*** MATERIAL SUPPLIED ***
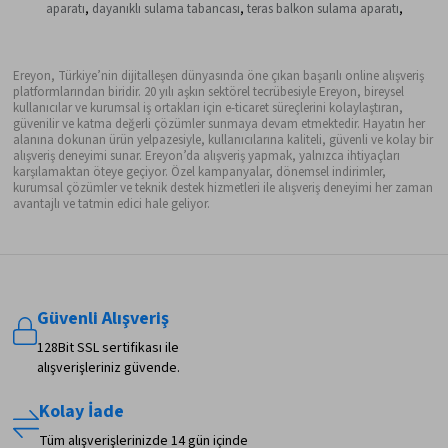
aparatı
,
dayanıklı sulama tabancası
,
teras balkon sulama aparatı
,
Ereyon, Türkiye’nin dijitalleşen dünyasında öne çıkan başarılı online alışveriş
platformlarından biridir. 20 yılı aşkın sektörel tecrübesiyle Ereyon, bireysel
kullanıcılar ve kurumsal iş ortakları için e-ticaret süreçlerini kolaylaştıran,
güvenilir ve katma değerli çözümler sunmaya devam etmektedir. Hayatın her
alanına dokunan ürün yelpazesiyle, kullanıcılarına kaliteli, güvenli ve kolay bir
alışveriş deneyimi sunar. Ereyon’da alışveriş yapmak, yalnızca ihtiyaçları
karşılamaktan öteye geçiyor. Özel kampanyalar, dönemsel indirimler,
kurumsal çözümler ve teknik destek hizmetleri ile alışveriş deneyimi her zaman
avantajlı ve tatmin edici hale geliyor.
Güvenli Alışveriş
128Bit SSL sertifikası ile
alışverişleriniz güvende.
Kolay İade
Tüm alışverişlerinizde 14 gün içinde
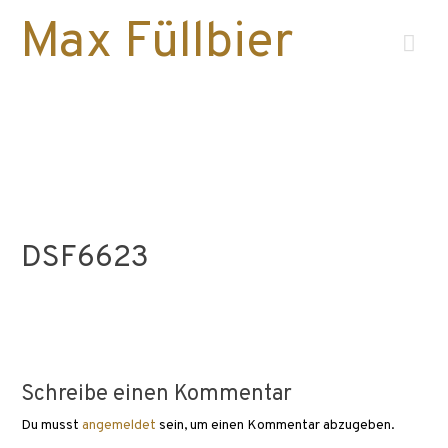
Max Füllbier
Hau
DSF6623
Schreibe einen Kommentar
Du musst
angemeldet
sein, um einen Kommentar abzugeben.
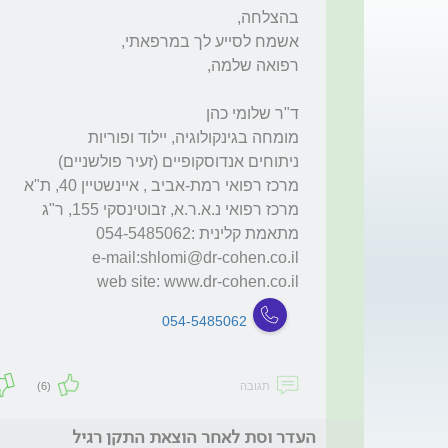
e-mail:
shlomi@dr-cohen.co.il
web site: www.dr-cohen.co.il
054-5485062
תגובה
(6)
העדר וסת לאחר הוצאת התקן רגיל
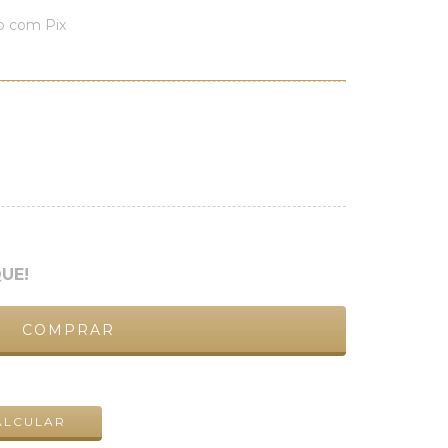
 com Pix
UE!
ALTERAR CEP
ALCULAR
*** End of MATERIAL SUPPLIED ***
*** MATERIAL SUPPLIED ***
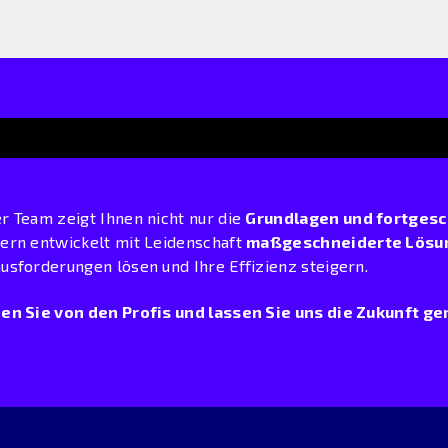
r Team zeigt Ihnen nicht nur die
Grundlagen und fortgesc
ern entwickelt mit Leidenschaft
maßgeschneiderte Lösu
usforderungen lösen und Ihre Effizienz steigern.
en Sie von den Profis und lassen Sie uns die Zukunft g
*** End of MATERIAL SUPPLIED ***
*** MATERIAL SUPPLIED ***
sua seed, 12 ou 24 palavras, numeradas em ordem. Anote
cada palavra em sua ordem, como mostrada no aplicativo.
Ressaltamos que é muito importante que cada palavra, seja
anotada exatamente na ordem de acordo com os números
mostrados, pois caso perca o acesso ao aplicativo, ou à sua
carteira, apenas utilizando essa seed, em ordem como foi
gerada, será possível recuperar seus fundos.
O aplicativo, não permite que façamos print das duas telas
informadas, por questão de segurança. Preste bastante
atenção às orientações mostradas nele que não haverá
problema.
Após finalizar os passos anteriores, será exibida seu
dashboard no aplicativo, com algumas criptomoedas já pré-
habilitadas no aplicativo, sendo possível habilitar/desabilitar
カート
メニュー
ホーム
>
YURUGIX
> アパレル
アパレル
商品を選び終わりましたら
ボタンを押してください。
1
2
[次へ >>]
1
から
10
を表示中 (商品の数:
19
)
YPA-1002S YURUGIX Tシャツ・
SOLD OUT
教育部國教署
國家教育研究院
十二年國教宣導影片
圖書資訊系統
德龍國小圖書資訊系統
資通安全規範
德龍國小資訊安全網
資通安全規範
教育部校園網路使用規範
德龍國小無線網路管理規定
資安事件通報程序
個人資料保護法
*** End of MATERIAL SUPPLIED ***
INSTRUCTIONS FOR THE TASK -
Show the lines of the records above that mention "será".

ANSWER TO THIS EXERCISE -
gerada, será possível recuperar seus fundos.
Após finalizar os passos anteriores, será exibida seu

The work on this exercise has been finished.